Proprioception & Agility

  • Ladder Drills
Ladder Drills
  • Perform forward, backward, and side-to-side ladder drills to improve agility.
  • Mini-Trampoline Drills
Mini Trampoline
  • Perform two-leg jumps, jogging, and single-leg jumps on a mini-trampoline.

Cardiovascular

  • Pool Hopping & Squat Jumps
    • Perform these in shallow water to maintain cardio fitness.
  • Jogging
    • Jog on flat, even ground, avoiding sudden direction changes.
  • Treadmill Jogging
    • Progress from jogging to running with increasing intensity.

Weeks 16-26

The focus is now on sport-specific lower chain strengthening and progressing to plyometric exercises.

Muscles

  • Quadriceps & Hamstrings
    1. Focus on addressing specific deficits with concentric and eccentric exercises.
    2. Progress from jogging to running and perform split squat jumps.
    3. Increase the height of single-leg drop landings (up to 25 cm).

Proprioception & Agility

  • Forward & Side Hops
    • Perform hops, maintaining balance for 5 seconds on landing.
  • Ladder Drills & Agility Movements
Ladder Drills
  • Practice drills that involve quick stops, lateral movements, and directional changes.

Cardiovascular

  • Running & Sprinting
    1. Progress from jogging to sprinting with proper rhythm and balance.
    2. Perform drills that include cutting, turns, and running on uneven surfaces.
  • Cycling & Swimming
  • Increase intensity during outdoor cycling and avoid ‘whip-kick’ while swimming.

6-9 Months

The goal is to achieve adequate strength, power, agility, neuromuscular control, and cardiovascular fitness for returning to sport.

Exercises

  • Single Leg Drop Jumps & Triple Jumps
    • Perform exercises focusing on control and symmetry between both legs.
  • Sport-Specific Drills
    • Practise large figure 8s, Carioca running. 

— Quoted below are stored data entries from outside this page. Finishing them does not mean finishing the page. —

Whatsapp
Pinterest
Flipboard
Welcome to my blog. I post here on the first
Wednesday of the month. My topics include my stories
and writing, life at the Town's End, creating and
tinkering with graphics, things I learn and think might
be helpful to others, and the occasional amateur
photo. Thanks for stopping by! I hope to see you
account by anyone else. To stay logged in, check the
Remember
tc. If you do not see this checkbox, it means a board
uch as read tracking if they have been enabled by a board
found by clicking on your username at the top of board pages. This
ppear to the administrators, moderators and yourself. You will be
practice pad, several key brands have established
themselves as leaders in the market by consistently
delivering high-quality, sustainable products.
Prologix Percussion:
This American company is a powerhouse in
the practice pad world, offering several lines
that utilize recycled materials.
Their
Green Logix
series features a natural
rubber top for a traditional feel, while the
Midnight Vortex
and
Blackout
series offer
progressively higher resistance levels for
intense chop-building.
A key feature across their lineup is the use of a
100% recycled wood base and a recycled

Throughout all stages, it’s vital to communicate with your physiotherapist to adjust the program based on your recovery, pain levels, and functional abilities.

Getting Back to Sport

Full recovery from an ACL injury typically spans several months, with the timeline varying based on the injury’s severity and the individual’s response to rehabilitation. It’s crucial not to rush this process. The eagerness to return to sport can be strong once symptoms improve, but fully completing your ACL rehab program and appropriately progressing through all recovery stages is essential for durable success and preventing re-injury.

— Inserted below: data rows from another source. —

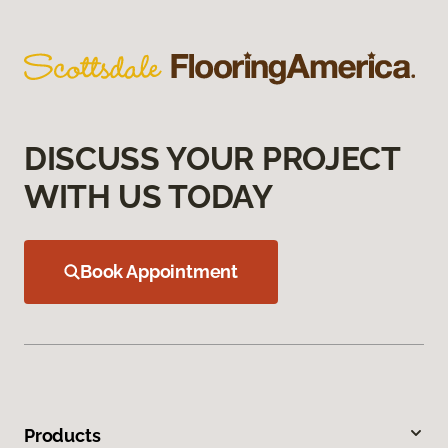
DISCUSS YOUR PROJECT
WITH US TODAY
Book Appointment
Products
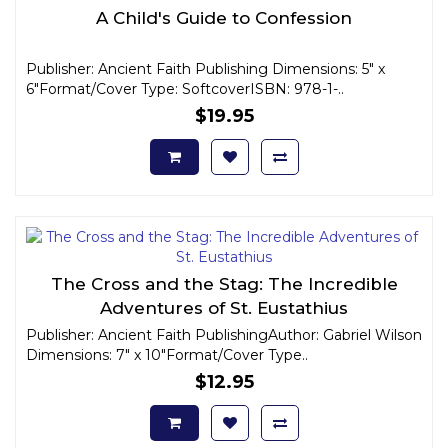
A Child's Guide to Confession
Publisher: Ancient Faith Publishing Dimensions: 5" x
6"Format/Cover Type: SoftcoverISBN: 978-1-..
$19.95
The Cross and the Stag: The Incredible
Adventures of St. Eustathius
Publisher: Ancient Faith PublishingAuthor: Gabriel Wilson
Dimensions: 7" x 10"Format/Cover Type..
$12.95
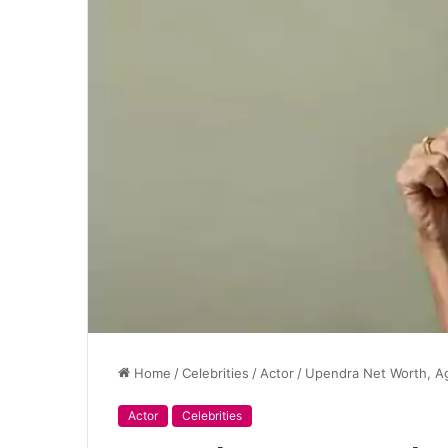
Home
/
Celebrities
/
Actor
/
Upendra Net Worth, Ag
Actor
Celebrities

Remember, your knee must demonstrate strength, stability, and be pain-free before resuming full sports participation. Always listen to your body and adhere to your physiotherapist’s guidance to ensure a safe return to activity.

Disclaimer

Please consult your physiotherapist or surgeon before starting any of the ACL rehab exercises mentioned in this blog. Each injury is unique, and your healthcare provider can offer personalised advice tailored to your recovery needs.